Saturday, December 27, 2008

NCAA's dilemma

Pretty much everything coming out these days related to NCAA academics will tell you that based on record graduation rates, the establishment of APR requirements and the never-before-seen expenditures on academic centers and tutoring, today's student-athletes are better off than ever.

But are they?

I've long wondered how people come to the conclusion that because more athletes are graduating, more athletes must be getting a quality education. Isn't it possible that athletes are simply getting an unreasonable amount of "aid' or flexibility on the school's part, allowing them to gain degrees while actually getting less of an education?

I'm not saying this is the case everywhere, of course. It might not be the case anywhere. But it certainly seems worth considering.

The Associated Press put together an outstanding piece last week on this very subject, with many school representatives decrying the current state of academics because of the ridiculous lengths to which schools will go to get athletes "help" -- and by help, we're talking about pretty much whatever it takes to keep an athlete eligible.
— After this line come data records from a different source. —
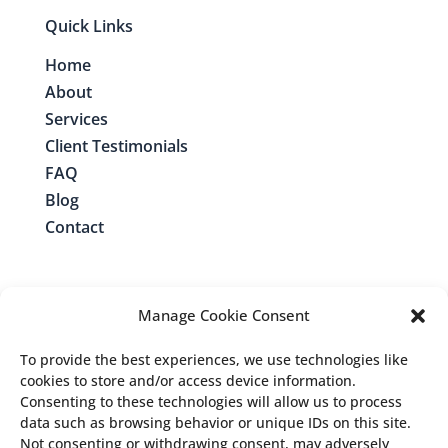
Quick Links
Home
About
Services
Client Testimonials
FAQ
Blog
Contact
Manage Cookie Consent
Contact Me
To provide the best experiences, we use technologies like
cookies to store and/or access device information.
Consenting to these technologies will allow us to process
Follow us:
data such as browsing behavior or unique IDs on this site.
Not consenting or withdrawing consent, may adversely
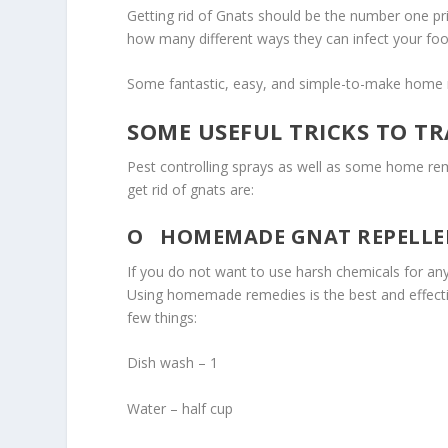
Getting rid of Gnats should be the number one pr
how many different ways they can infect your food
Some fantastic, easy, and simple-to-make home re
SOME USEFUL TRICKS TO TR
Pest controlling sprays as well as some home reme
get rid of gnats are:
O
HOMEMADE GNAT REPELLEN
If you do not want to use harsh chemicals for a
Using homemade remedies is the best and effect
few things:
Dish wash – 1
Water – half cup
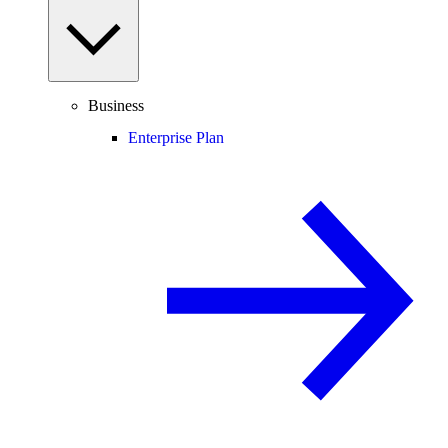
Business
Enterprise Plan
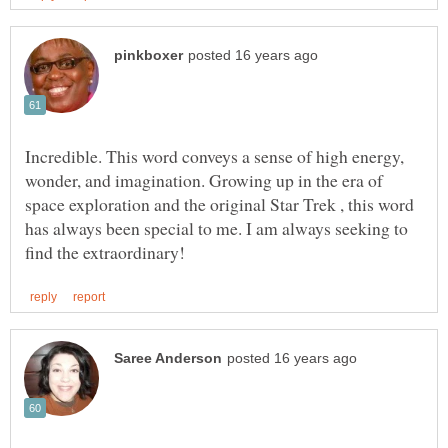
Incredible. This word conveys a sense of high energy,
wonder, and imagination. Growing up in the era of
space exploration and the original Star Trek , this word
has always been special to me. I am always seeking to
The following quote comes from Kenneth Holum, a veteran University of Maryland history professor and chair of the faculty senate, in regard to the standard manner of assisting student-athletes:
“They’re steered to the courses that they know they can pass,” Holum said. “If the effort is to keep them eligible, they’re being shortchanged.”
That's really the crux of the issue here: Are students actually getting a better education, or are schools just doing a better job of figuring out how to keep athletes eligible?

It's common knowledge that at a large majority of schools, being a football player and attempting to major in certain subjects is a nearly impossible combination. But when the school obviously pushes these student-athletes into certain groups of classes -- commonly called "clustering" -- there's an obvious conflict of interest.

In some cases -- such as the recent academic scandal at Florida State -- it goes beyond a conflict of interest and into the realm of full-blown fraud. Jason Lanter, a former academic adviser at Maryland who worked with student-athletes, remembers similar problems:
He recalls student-athletes coming to him with course cards written in someone else’s handwriting.

“It’s pretty easy to read between the lines that the athletic counselors are just putting standard courses down,” said Lanter, now a professor at Kutztown University and the president-elect of The Drake Group. “I’m not saying everybody did this, but it was enough for it to be an issue for concern for me. It’s just frustrating when I don’t think the athletes are receiving the education they were promised as part of their scholarship.”
I disagree a bit with the last portion of that quote -- you can get as much or as little out of your college education as you want, in my opinion -- but if the school is simply standing aside as those who don't care about their education "earn" a tainted degree, that's where things are breaking down.

What I'm trying to say here is that there should be suspicion, not blind praise, when a school graduates an unusually high percentage of its players. And yes, that's a sad statement about society, but it is what it is. College isn't easy. Going to college and playing sports at a Division I level is even harder. Attrition should be a natural part of the process.

I fully support getting students the help they deserve, but why are millions and millions of dollars being spent annually on athlete-only academic centers? We all know the answer, but no one's willing to speak up.

These schools have too much riding on the academic success of their athletes, and they'll do whatever it takes to get to those magic APR numbers and ensure that the steady stream of NCAA money continues to flow in their direction.

The entire issue was summarized perfectly by David Ridpath, a former compliance director at Marshall who now heads The Drake Group, a watchdog that has proposed doing away with stand-alone support centers and moving athletes into the normal academic advising system.
“The big problem with these academic centers for me is very clear -- and only because I lived it and I can say this from experience,” he said. “The goal is to keep the kids eligible, and there’s a big difference between keeping kids eligible and helping them get a viable college education.”